** Given entries follows **

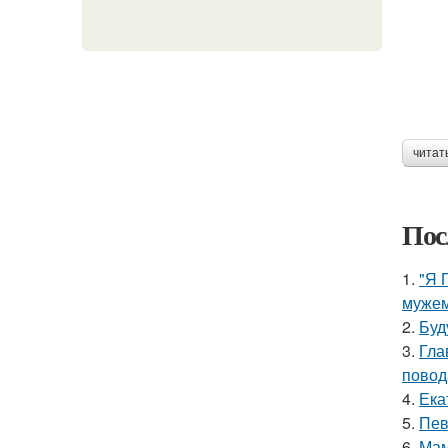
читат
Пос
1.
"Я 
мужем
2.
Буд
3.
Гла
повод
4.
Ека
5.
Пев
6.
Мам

** End of Given entries **
** Given entries follows **

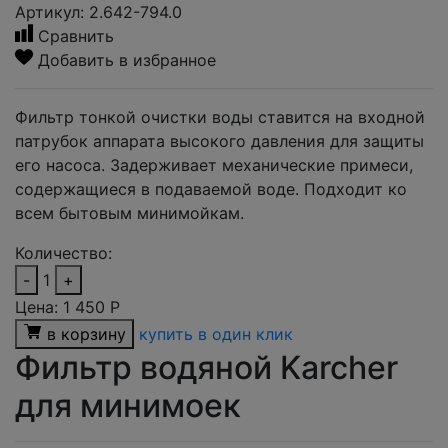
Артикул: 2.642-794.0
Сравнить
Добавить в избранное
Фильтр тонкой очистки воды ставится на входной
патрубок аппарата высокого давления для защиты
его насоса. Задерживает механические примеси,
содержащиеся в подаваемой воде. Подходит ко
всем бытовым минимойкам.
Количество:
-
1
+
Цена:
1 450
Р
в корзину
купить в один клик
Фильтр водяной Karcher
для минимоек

** End of Given entries **

Work out the number of lines in the listing above that hold the word "Фильтр". Write that number by itself.

Completed exercise » 2